With nothing added or dropped, copy the data that follows exactly.

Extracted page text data
--------------------------------------------------

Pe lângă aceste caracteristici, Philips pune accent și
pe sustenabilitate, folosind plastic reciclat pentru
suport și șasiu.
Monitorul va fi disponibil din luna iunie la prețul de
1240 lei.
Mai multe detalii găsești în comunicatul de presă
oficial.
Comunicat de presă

--------------------------------------------------

● Exercise result
Pe lângă aceste caracteristici, Philips pune accent și
pe sustenabilitate, folosind plastic reciclat pentru
suport și șasiu.
Monitorul va fi disponibil din luna iunie la prețul de
1240 lei.
Mai multe detalii găsești în comunicatul de presă
oficial.
Comunicat de presă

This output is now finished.